Na centralnym placu ukraińskiego Korostenia, znajdującego się obok zamkniętej strefy skażenia, na budynku urzędu miejskiego do niedawna wisiała tabliczka pokazująca aktualny poziom promieniowania. Tuż obok postawiono Pomnik Ofiar Czarnobyla. Na Białorusi pomników się nie stawia.  […]


Na centralnym placu ukraińskiego Korostenia, znajdującego się obok zamkniętej strefy skażenia, na budynku urzędu miejskiego do niedawna wisiała tabliczka pokazująca aktualny poziom promieniowania. Tuż obok postawiono Pomnik Ofiar Czarnobyla. Na Białorusi pomników się nie stawia.  Nie ma też radiacji, chociaż jest.

(CC BY-NC-ND 2.0) by Timm Suess/ Flickr

Łukaszenka kopie ziemniaki w skażonej strefie

Kiedy na początku lat 90. rozpadł się Związek Radziecki, skażony teren wokół elektrowni atomowej w Czarnobylu, obejmujący około stu tysięcy kilometrów kwadratowych, został odziedziczony przez dwa nowo powstałe państwa: Ukrainę i Republikę Białorusi. Ten niechciany spadek po złotej atomowej erze oznaczał nie tylko ponoszenie horrendalnych kosztów uszczelniania sarkofagu nałożonego na reaktor, ale także konieczność poradzenia sobie ze społecznymi konsekwencjami katastrofy. Wywarła ona bowiem ogromny wpływ na regiony znajdujące się w bezpośrednim sąsiedztwie elektrowni, ale także na sam sposób mówienia o skażeniu, dopuszczalnym ryzyku i zakresie odpowiedzialności państwa za swoich obywateli. Swietłana Aleksijewicz, w wydanej po raz drugi w Polsce (tym razem w świetnym przekładzie Jerzego Czecha) Czarnobylskiej modlitwie. Kronice przyszłości opowiada o białoruskim Czarnobylu – katastrofie, która nigdy się nie skończyła.

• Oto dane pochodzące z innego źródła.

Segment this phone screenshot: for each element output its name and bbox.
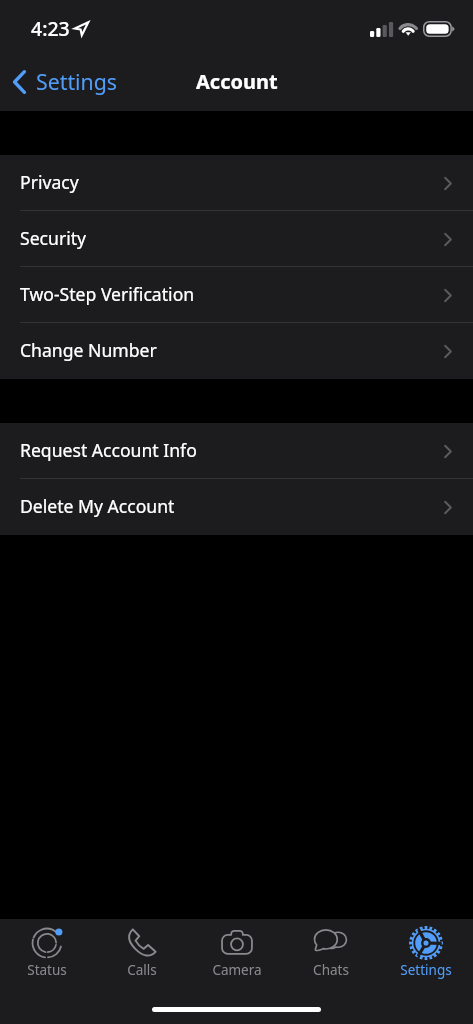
button[interactable]: Privacy: [0, 155, 473, 211]
button[interactable]: Settings: [4, 64, 128, 99]
button[interactable]: Status: [0, 919, 94, 979]
button[interactable]: Two-Step Verification: [0, 267, 473, 323]
button[interactable]: Camera: [190, 919, 284, 979]
staticText: 4:23: [31, 15, 70, 42]
button[interactable]: Change Number: [0, 323, 473, 379]
staticText: Chats: [313, 961, 349, 979]
button[interactable]: Calls: [95, 919, 189, 979]
staticText: Two-Step Verification: [20, 282, 195, 306]
staticText: Account: [196, 68, 278, 95]
staticText: Settings: [400, 961, 452, 979]
button[interactable]: Request Account Info: [0, 423, 473, 479]
staticText: Calls: [127, 961, 157, 979]
button[interactable]: Delete My Account: [0, 479, 473, 535]
staticText: Security: [20, 226, 87, 250]
staticText: Privacy: [20, 170, 79, 194]
staticText: Status: [27, 961, 67, 979]
staticText: Delete My Account: [20, 494, 175, 518]
staticText: Camera: [212, 961, 262, 979]
staticText: Request Account Info: [20, 438, 197, 462]
staticText: Change Number: [20, 338, 157, 362]
button[interactable]: Chats: [284, 919, 378, 979]
staticText: Settings: [36, 67, 118, 96]
button[interactable]: Security: [0, 211, 473, 267]
button[interactable]: Settings: [379, 919, 473, 979]
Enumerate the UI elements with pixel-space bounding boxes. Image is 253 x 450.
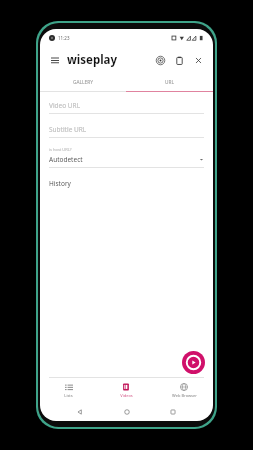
button[interactable]: Cast: [152, 52, 168, 68]
button[interactable]: Back: [73, 405, 87, 419]
staticText: GALLERY: [73, 79, 93, 86]
button[interactable]: GALLERY: [40, 73, 126, 91]
staticText: URL: [165, 79, 175, 86]
button[interactable]: Paste: [171, 52, 187, 68]
button[interactable]: Web Browser: [155, 378, 213, 403]
staticText: 11:23: [58, 35, 70, 41]
staticText: Web Browser: [172, 393, 197, 398]
button[interactable]: Play: [182, 351, 205, 374]
button[interactable]: Home: [120, 405, 134, 419]
staticText: Videos: [120, 393, 133, 398]
button[interactable]: Subtitle URL: [49, 125, 204, 138]
button[interactable]: URL: [126, 73, 213, 91]
staticText: Autodetect: [49, 155, 83, 164]
staticText: Lists: [64, 393, 73, 398]
button[interactable]: Close: [190, 52, 206, 68]
button[interactable]: Video URL: [49, 101, 204, 114]
button[interactable]: Autodetect: [49, 155, 204, 168]
staticText: is host URL?: [49, 147, 72, 152]
staticText: History: [49, 179, 71, 188]
staticText: wiseplay: [67, 52, 118, 68]
button[interactable]: Recents: [166, 405, 180, 419]
staticText: Video URL: [49, 101, 81, 110]
staticText: Subtitle URL: [49, 125, 87, 134]
button[interactable]: Menu: [47, 52, 62, 67]
button[interactable]: Videos: [97, 378, 155, 403]
button[interactable]: Lists: [40, 378, 97, 403]
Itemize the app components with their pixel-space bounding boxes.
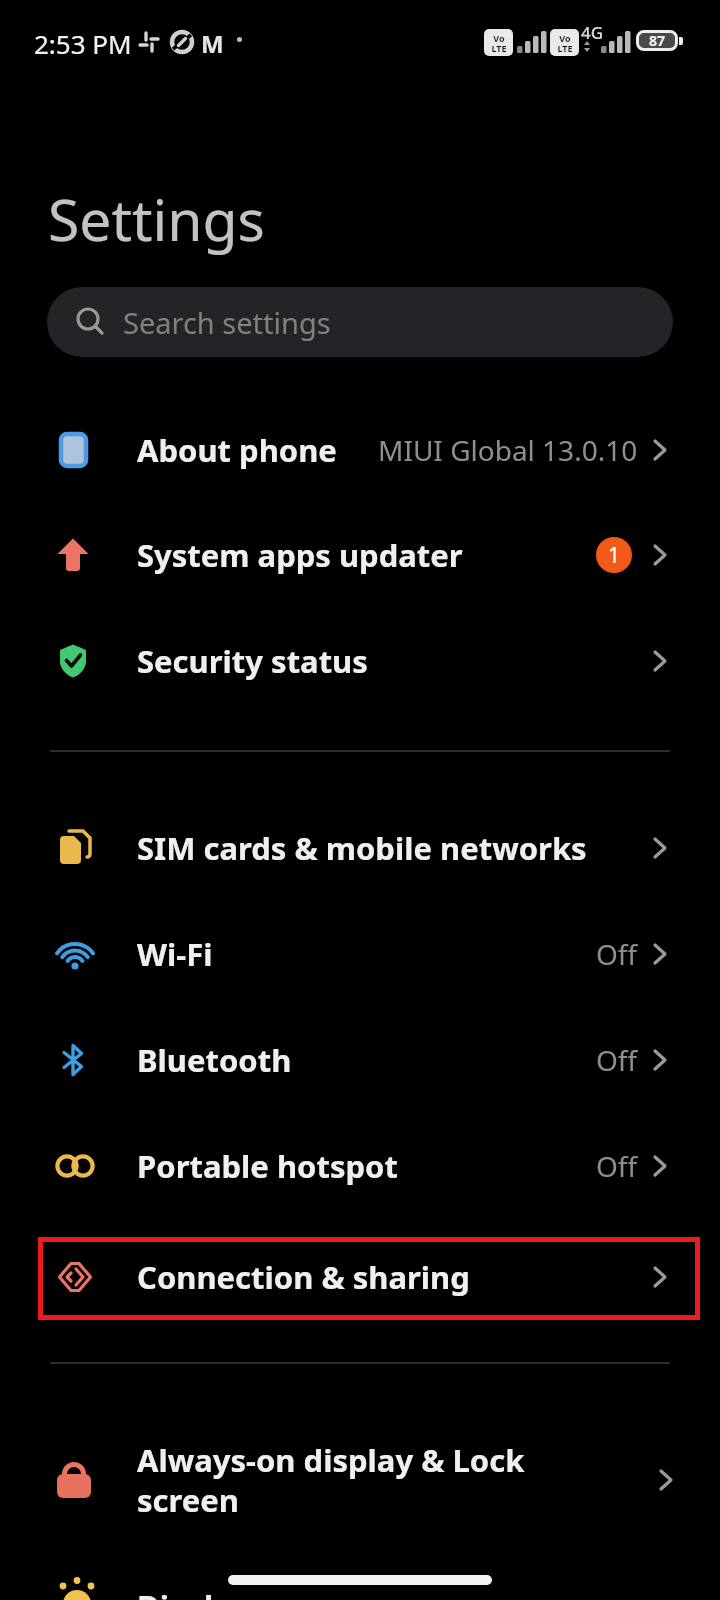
staticText: Always-on display & Lock screen <box>137 1439 525 1521</box>
staticText: Connection & sharing <box>137 1256 470 1298</box>
staticText: Vo LTE <box>557 32 573 54</box>
staticText: Bluetooth <box>137 1039 292 1081</box>
staticText: 4G <box>581 21 604 44</box>
button[interactable]: Connection & sharing <box>0 1224 720 1330</box>
staticText: Off <box>596 1147 638 1185</box>
button[interactable]: Security status <box>0 608 720 714</box>
button[interactable]: Always-on display & Lock screen <box>0 1425 720 1535</box>
staticText: About phone <box>137 429 337 471</box>
staticText: Off <box>596 1041 638 1079</box>
staticText: 1 <box>608 541 621 570</box>
staticText: Portable hotspot <box>137 1145 398 1187</box>
staticText: SIM cards & mobile networks <box>137 827 587 869</box>
staticText: 87 <box>649 31 666 50</box>
staticText: System apps updater <box>137 534 463 576</box>
staticText: Display <box>137 1585 250 1600</box>
button[interactable]: SIM cards & mobile networks <box>0 795 720 901</box>
staticText: Wi-Fi <box>137 933 213 975</box>
staticText: Security status <box>137 640 368 682</box>
staticText: 2:53 PM <box>34 26 132 61</box>
staticText: Vo LTE <box>491 32 507 54</box>
staticText: Off <box>596 935 638 973</box>
button[interactable]: About phone <box>0 397 720 503</box>
button[interactable]: Bluetooth <box>0 1007 720 1113</box>
button[interactable]: Portable hotspot <box>0 1113 720 1219</box>
button[interactable]: System apps updater <box>0 502 720 608</box>
staticText: M <box>201 27 224 60</box>
staticText: Settings <box>48 180 265 258</box>
staticText: MIUI Global 13.0.10 <box>378 431 638 469</box>
staticText: Search settings <box>123 303 331 342</box>
button[interactable]: Search settings <box>47 287 673 357</box>
button[interactable]: Display <box>0 1553 720 1600</box>
button[interactable]: Wi-Fi <box>0 901 720 1007</box>
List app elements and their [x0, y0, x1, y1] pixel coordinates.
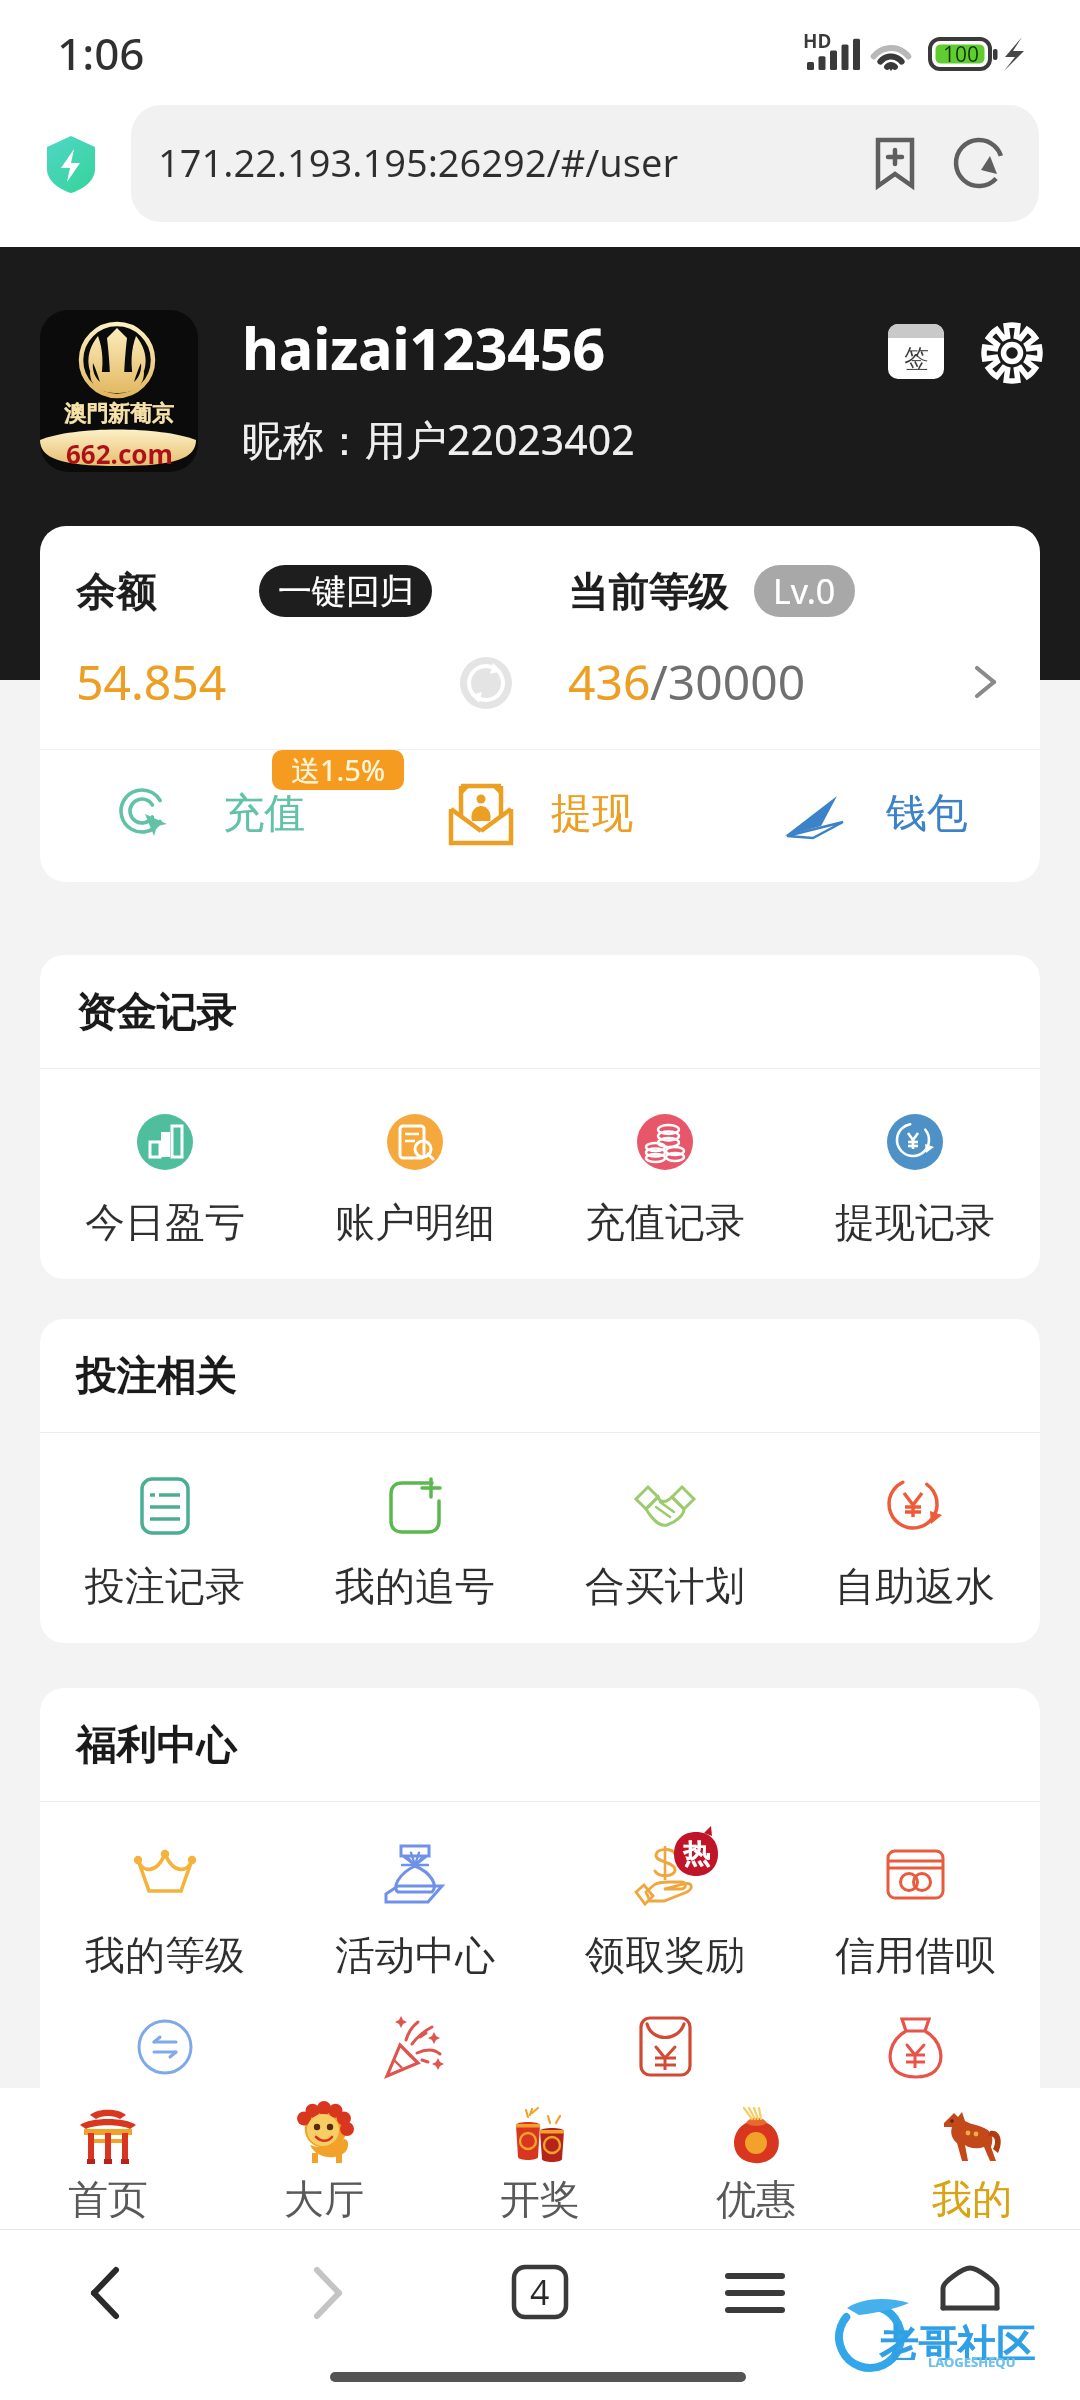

Po 1991 roku sytuacja polityczna obu państw zdeterminowała wybór języka, w jakim mówi się o skutkach promieniowania oraz to, kogo dopuszcza się do głosu. Na Ukrainie ofiarom katastrofy poświęcone są rozsiane po całym kraju pomniki, podobne do tych postawionych dla upamiętnienia ofiar wojny czy Wielkiego Głodu. Obchodzi się rocznicę wybuchu, a w ostatnich latach wykorzystuje się także turystyczny i promocyjny potencjał nieczynnej elektrowni atomowej i otaczającego ją ewakuowanego miasta Prypeć. Na Białorusi natomiast temat promieniowania jest konsekwentnie pomijany w dyskursie publicznym. Podczas gdy w jednym kraju cały czas obowiązują ulgi dla ofiar katastrofy – „potrepienców”, w drugim prezydent Łukaszenka zadecydował o likwidacji niemalże wszelkich przywilejów dla osób mieszkających na terenach skażonych. Obecnie pozostały już tylko szczątkowe formy „zadośćuczynienia”, jak na przykład wydawanie dzieciom ze strefy dodatkowych owoców w szkole lub zwalnianie ich z niektórych obowiązkowych prac polowych. W kraju, o którym pisze Aleksijewicz, losy skażonych są historiami ofiar, które nie chcą być zapamiętane przez państwo.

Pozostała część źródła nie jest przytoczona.